The problem with ongoing price rises from the carbon tax could even
get worse in highly concentrated markets as effected companies could
try to raise consumer prices in excess of any carbon-tax related
increases.
A lack of real competition in highly concentrated markets creates a
tempting environment for the few dominant market players to
price-gouge consumers. Here the carbon tax could be used to justify
existing or future rip-offs by effected dominant companies intent on
driving up retail prices to the detriment of consumers."
From a political point of view, another concern with the Carbon Tax
is that the Government does not appear to have the mass of the working
class on side with the new tax arrangements, despite the compensation
measures.
There is a real danger arising of a return to a Coalition Government.

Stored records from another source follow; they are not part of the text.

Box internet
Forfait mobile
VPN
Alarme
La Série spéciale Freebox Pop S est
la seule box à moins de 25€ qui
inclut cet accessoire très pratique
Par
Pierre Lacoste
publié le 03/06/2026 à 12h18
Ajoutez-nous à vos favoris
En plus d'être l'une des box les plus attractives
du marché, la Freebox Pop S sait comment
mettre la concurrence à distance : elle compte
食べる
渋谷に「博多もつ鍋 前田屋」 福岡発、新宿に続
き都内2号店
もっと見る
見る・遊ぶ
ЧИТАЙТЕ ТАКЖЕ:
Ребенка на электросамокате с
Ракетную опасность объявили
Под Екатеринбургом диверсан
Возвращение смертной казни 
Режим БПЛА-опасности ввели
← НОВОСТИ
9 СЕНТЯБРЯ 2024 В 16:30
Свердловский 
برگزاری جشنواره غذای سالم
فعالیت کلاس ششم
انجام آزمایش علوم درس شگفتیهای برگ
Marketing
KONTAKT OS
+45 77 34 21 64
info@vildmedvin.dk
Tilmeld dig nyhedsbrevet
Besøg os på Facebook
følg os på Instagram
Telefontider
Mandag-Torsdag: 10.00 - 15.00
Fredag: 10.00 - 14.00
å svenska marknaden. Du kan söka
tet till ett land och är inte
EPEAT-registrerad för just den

The Coalition has historically demonstrated a determination to govern
in the interests of big business, banks, rent collectors, dangerously
polluting industries and against the interests of working people. The
Coalition is working to re-activate "Howard's battlers", by
working in conjunction with powerful segments of the media that
successfully pitch their narrow, negative and twisted messages at
working people.
Henry George wrote in The Condition of Labour:
"If you will consider how true in any large view is
the classification of all men into working-men, beggar-men and
thieves, you will see that it was morally impossible that Christ
during his stay on earth should have been anything else than a
working-man, since He who came to fulfil the law must by deed as
well as word obey God's law of labour." P.76
Here is an idea that illuminates the dignity that working people
should feel in their daily lives. Henry George also made it clear that
not only is the Labour question the same as the land question but that
the land question is also a religious question and that justice can be
carried by nothing less than the religious conscience. As George
noted, while ever we are denied the full reward for our work, we are
to that extent enslaved. Chattel slavery was largely destroyed by a
religious or moral uprising and the same can occur to industrial
slavery.
We saw in 2007 what can be done when Australian churches and unions
united to fight for the rights of working people. They formed an
alliance that had tremendous support and power. The hope for the
future is that churches and the labour movement can revisit the
question of Industrial Relations or the Condition of Labour and this
time dig deeper beyond advocacy for concession rights to look squarely
at Natural Rights in the context of a True Political Economy that
shows the absolutely crucial importance of securing the equal right of
all to use and enjoy land, as the means to achieve labour freedom.